# could cell phone charge drain car battery?



## oh'mike (Sep 18, 2009)

I forget to unplug my charger and never had an issue with it draining the battery noticeably--

My truck battery is about 11.25 volts at rest--and 14 volts when the truck is running---


----------



## joed (Mar 13, 2005)

A cell phone will not drain a car battery. The on board computer draws more power than the cell phone charger would.


----------



## 95PGTTech (Jun 24, 2014)

noquacks said:


> Heard it could, especially if you leave it charging while car is "off", as in not being driven/engine off, of course. Seems like a cell phone wouldnt need so much voltage, sheesh. Is this true, people?
> 
> Also, does a car have to be with engine on for same voltage to "seep" into the cell phone to charge it? The cigarette lighter I understand is always on the ON position, so shouldnt it be emitting the same voltage weather the engine is on/off, sine lighter terminal is always ON?
> 
> Thaks


It's all about the amps. Yes, it does drain the battery. Does it do it to any meaningful level? Being that most USB chargers are 1A or 2.5A, no. The radio and PCM keep alive memories are both a greater amperage. It's not a good idea to leave any load on a car battery without the charging system running.


----------



## Anti-wingnut (Oct 18, 2009)

And unlike a house hold charger, an automobile charger won't drain the battery if the phone is not plugged in


----------



## noquacks (Jun 5, 2010)

Big thanks, people. So, I figured that had to be bogus scare type info- but Im still not clear on this: is the same amount of charging "power" available to a phone being charged the same as that of same terminal (cigarette lighter) while engine is running? Isnt the lighter terminal a steady voltage output- car on or car off??

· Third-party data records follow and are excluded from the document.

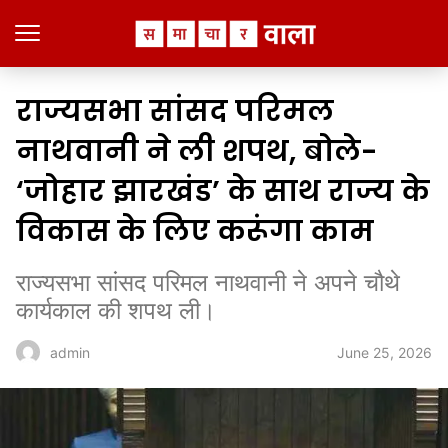
राज्यसभा सांसद परिमल
नाथवानी ने ली शपथ, बोले-
‘जोहार झारखंड’ के साथ राज्य के
विकास के लिए करूंगा काम
राज्यसभा सांसद परिमल नाथवानी ने अपने चौथे
कार्यकाल की शपथ ली।
June 25, 2026
admin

In other words, if my phone needs lets say 4 hours of charge with car off, will it be charged in less time if car is running/engine running?

thanks


----------



## Bob Sanders (Nov 10, 2013)

Your voltage is higher with the engine running. While the battery is 12 volts (slightly less actually), the alternator (while turning) will put out anywhere between about 12.5 volts to 14.5 volts.

This shouldn't make too much of a difference with your usb charger though since the voltage is chopped at 5 volts.


----------



## PD_Lape (Nov 19, 2014)

joed said:


> A cell phone will not drain a car battery. The on board computer draws more power than the cell phone charger would.


I agree. It should not drain car battery. If your battery keeps on draining for whatever reason you should probably have it checked.


----------